I am afraid you just got it wrong......

I did not mean to offend you in any possible way - the statement that
you made just made me believe that you don't know that much about
interrupts, so that it might be a good idea for you to learn a bit
about them. What is wrong with the advice to educate yourself??? In
fact, I don't know about your objectives, but I participate in the NG
mainly for the purpose of educating myself....

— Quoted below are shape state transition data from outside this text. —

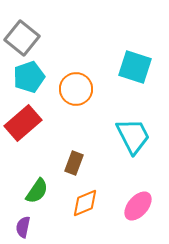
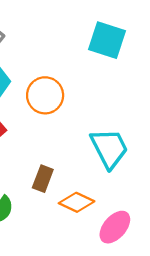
cyan square: (135, 67) -> (107, 40), moved
orange diamond: (85, 203) -> (77, 202), moved, turned 48

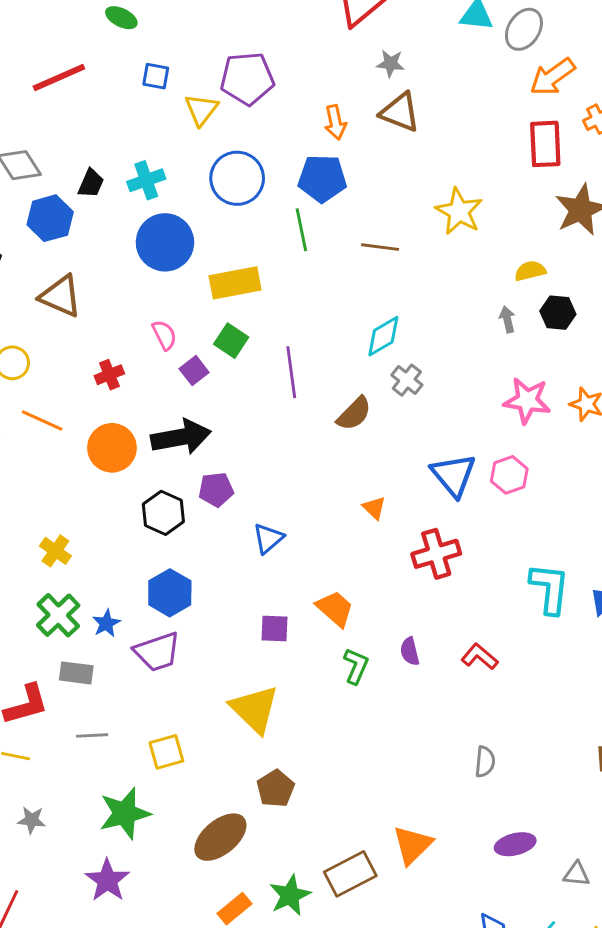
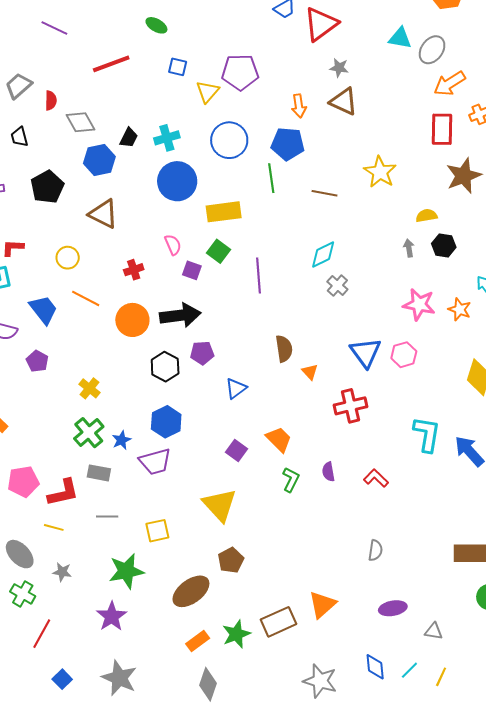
purple square: (194, 371) -> (192, 270), turned -36
brown semicircle: (354, 414) -> (284, 349), moved, turned -56
purple square: (274, 629) -> (237, 451), turned 30

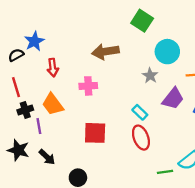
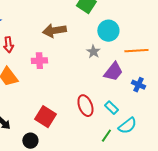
cyan rectangle: (140, 112) -> (111, 108), moved
red square: (95, 133) -> (45, 117), moved, turned 30
green line: (165, 172) -> (106, 136), turned -48

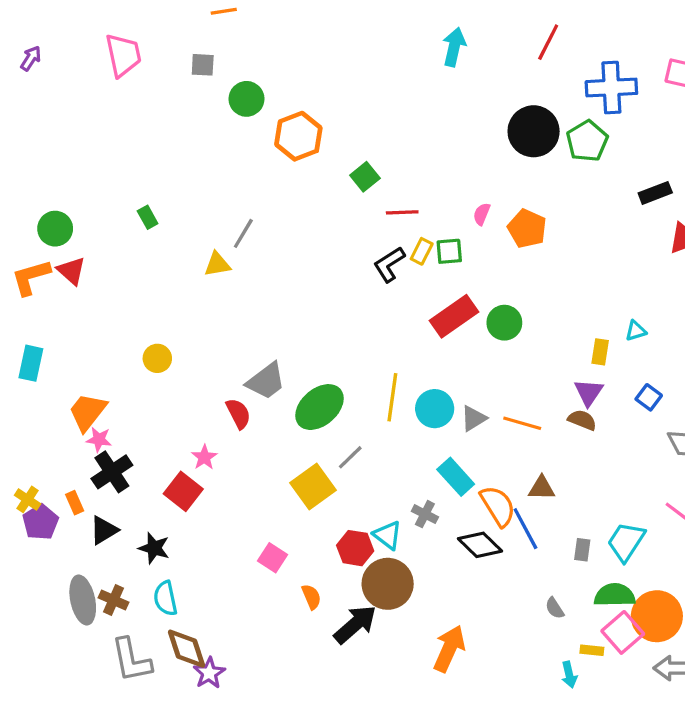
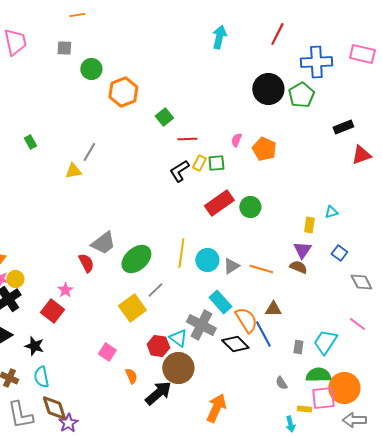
yellow circle: (157, 358) -> (15, 279), moved
gray cross: (425, 514) -> (201, 325), size x1.8
pink square: (623, 632) -> (323, 398), turned 35

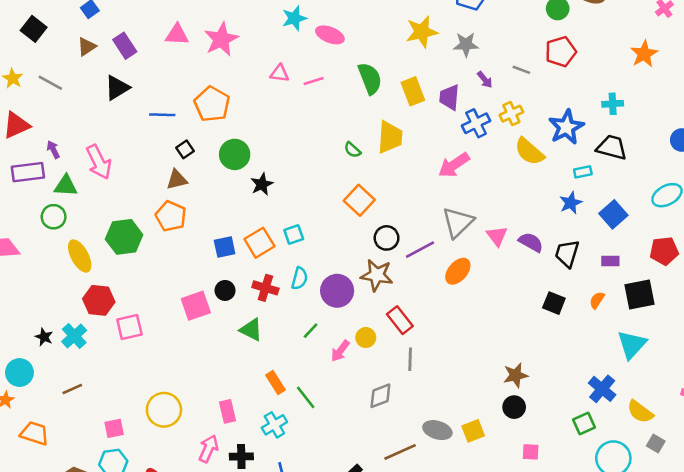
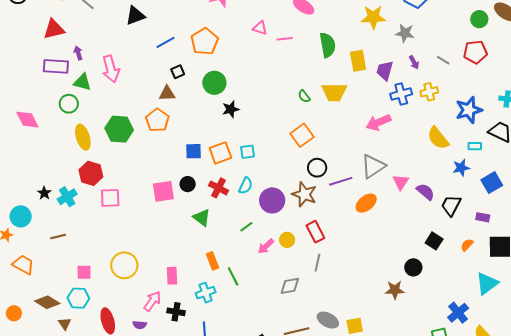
blue line: (162, 115) -> (166, 42), turned -42
yellow trapezoid: (390, 137) -> (334, 92), turned 76
yellow semicircle: (529, 152) -> (438, 138), moved
black circle: (514, 407) -> (413, 267), moved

In any case, if you got offended somehow, I am really sorry for
that......

The very idea of interrupts is completely irrelevant here - they don't
affect CPU load, as far as system management tools are concerned.
Actually, if CPU load is, say, 10%, it means that CPU dispatches its
idle thread 90% of the time and system/user threads 10% of the time,
i.e. it has nothing to do 90% of the time, so that it dispatches its
idle thread.
Therefore, if CPU load is high, it means that system/user threads keep
it busy. Once interrupt can get raised at any time, regardless of the
thread that currently runs on the target CPU, they cannot affect CPU
load, as far as system management tools are concerned.

When I said "interrupts", it was a generic term meaning both ISRs and
DPCs....

As far as applications are concerned, the story with DPCs is more or
less the same. In general, whenever your application runs too slowly
for some external reason, the code that runs at IRQL >= DPC level is
the last thing that may be suspected as a possible culprit.....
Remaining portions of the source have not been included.